Written by Madeleine Jenness, Assistant Editor
Reese Sherman (they/them) is stepping into the role of Director of Government Relations previously held by Mumina Ali. They are a first-year transfer student and a junior majoring in Global Studies.
Below are the questions I asked them in an email interview. I have included all the questions I asked and all answers received for the sake of transparency as this is an opportunity and platform for the newly-elected members to self-describe themselves.
Q: What’s been your favorite pastime during the pandemic?
“Because we couldn’t hang out in person, my friends decided to make a Discord server and have these game nights whenever we were all available, and we would play either Minecraft, Among Us, or other little games like skribbl.io together. We also invited other people that we all knew separately, and so it was really fun to meet and make new friends, and probably kept us all sane too.”
Q: What in your life and college experience led you to run for Director of Government Relations?
“I grew up in Federal Way, and like so many other areas in the Puget Sound, it’s an extremely diverse community. It is also one that is heavily segregated, particularly among socioeconomic lines. My family came to the United States from Ukraine and Uzbekistan with only what they could carry with them and raised my sister and me comfortably. But as I was growing up, I saw how many of my friends and peers didn’t have that comfort and stability that I did, despite many of their families having been here for generations. It’s always bothered me, and it’s something that no one should ever have to go through. Hearing Bernie Sanders for the first time in 2016, and again in 2020, is what got me involved and showed me that we could address these problems. And this past summer really made me reflect on who I am—especially with realizing that I’m trans and the issues we face as well—but also on what I believe in. After starting my first year here, it was amazing to see how many of my peers are already actively involved and gave me the opportunity to join them. I want to give back to a community that has already given me so much in the little time I’ve been here, and to be a voice and an ally in our community, especially in government, because representation is everything.”
Q: What is something you want the community to know about you personally?
“I love photography! It’s always really interesting to me how spontaneous and “in the moment” it can be, especially with mobile photography. It’s something that I don’t often do, and usually, I only take pictures if I’m going somewhere and I see something that really stands out to me, but I also feel like the photos I take mean so much more to me at the same time. I think one of my goals for the rest of this year is to start taking photos more often and also finally getting a new camera.”
Q: You’ve said that “Though [you’re] new to UWB, [you’ve] met so many students fighting to address climate change, institutionalized racism & white supremacy, xenophobia against communities of color, and more.” What are your hopes to bring these students together to work to make that change both on our campus and in our government?

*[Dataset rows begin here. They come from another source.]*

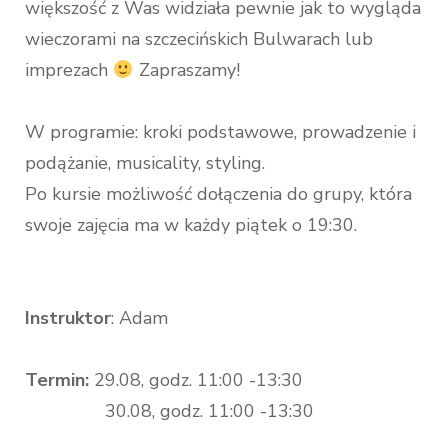
większość z Was widziała pewnie jak to wygląda
wieczorami na szczecińskich Bulwarach lub
imprezach
Zapraszamy!
W programie: kroki podstawowe, prowadzenie i
podążanie, musicality, styling.
Po kursie możliwość dołączenia do grupy, która
swoje zajęcia ma w każdy piątek o 19:30.
Instruktor
: Adam
Termin:
29.08, godz. 11:00 -13:30
30.08, godz. 11:00 -13:30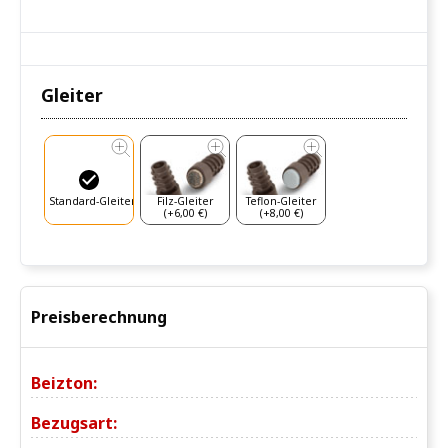
Gleiter
Standard-Gleiter
Filz-Gleiter
Teflon-Gleiter
(+6,00 €)
(+8,00 €)
Preisberechnung
Beizton:
Bezugsart: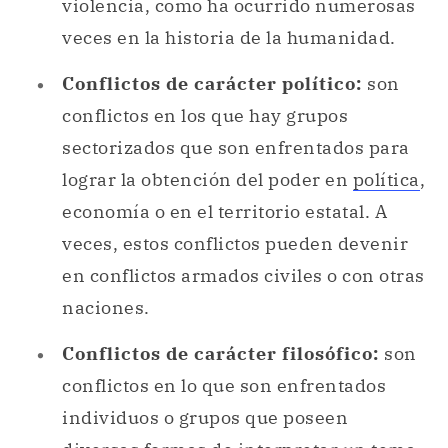
violencia, como ha ocurrido numerosas
veces en la historia de la humanidad.
Conflictos de carácter político:
son
conflictos en los que hay grupos
sectorizados que son enfrentados para
lograr la obtención del poder en
política
,
economía o en el territorio estatal. A
veces, estos conflictos pueden devenir
en conflictos armados civiles o con otras
naciones.
Conflictos de carácter filosófico:
son
conflictos en lo que son enfrentados
individuos o grupos que poseen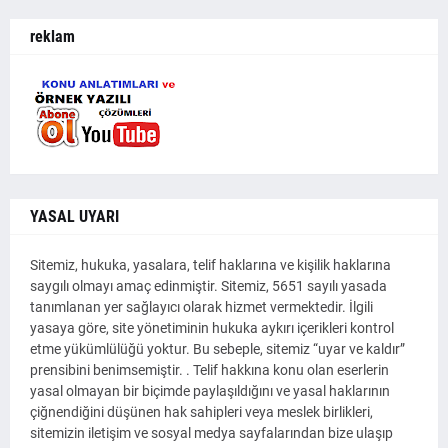
reklam
YASAL UYARI
Sitemiz, hukuka, yasalara, telif haklarına ve kişilik haklarına
saygılı olmayı amaç edinmiştir. Sitemiz, 5651 sayılı yasada
tanımlanan yer sağlayıcı olarak hizmet vermektedir. İlgili
yasaya göre, site yönetiminin hukuka aykırı içerikleri kontrol
etme yükümlülüğü yoktur. Bu sebeple, sitemiz “uyar ve kaldır”
prensibini benimsemiştir. . Telif hakkına konu olan eserlerin
yasal olmayan bir biçimde paylaşıldığını ve yasal haklarının
çiğnendiğini düşünen hak sahipleri veya meslek birlikleri,
sitemizin iletişim ve sosyal medya sayfalarından bize ulaşıp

“One of the main things that I’ve learned at UW Bothell is how intersectional many of these issues are. My goal is to try to put an emphasis on that intersectionality but also to organize alongside students. Issues that I’ve discussed a little before, like environmental racism, come to mind. I also hope that town halls can be held, along with the Director of Student Advocacy and student organizations, to extensively discuss these issues, and help inform others within our community about how to become active in these movements. I also personally want to be involved in student organizations on campus, and work with them and alongside my peers, and make sure that ASUWB fully supports their work. I hope that this outside pressure from my peers and student organizations, along with pressure and support from my role, and ASUWB directly working with the university leadership, along with government officials, can accomplish our goals.”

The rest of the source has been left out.